▸ Saved data entries:

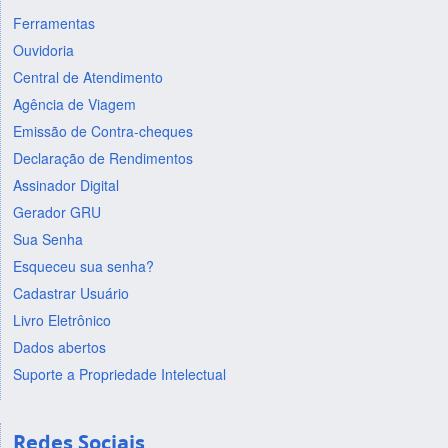
Ferramentas
Ouvidoria
Central de Atendimento
Agência de Viagem
Emissão de Contra-cheques
Declaração de Rendimentos
Assinador Digital
Gerador GRU
Sua Senha
Esqueceu sua senha?
Cadastrar Usuário
Livro Eletrônico
Dados abertos
Suporte a Propriedade Intelectual
Redes Sociais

▸ Aim of the task: Output these and nothing else: the lines from the one holding "Agência de Viagem" through the final line of the entries above, exactly as they appear.

▸ Output for this exercise:
Agência de Viagem
Emissão de Contra-cheques
Declaração de Rendimentos
Assinador Digital
Gerador GRU
Sua Senha
Esqueceu sua senha?
Cadastrar Usuário
Livro Eletrônico
Dados abertos
Suporte a Propriedade Intelectual
Redes Sociais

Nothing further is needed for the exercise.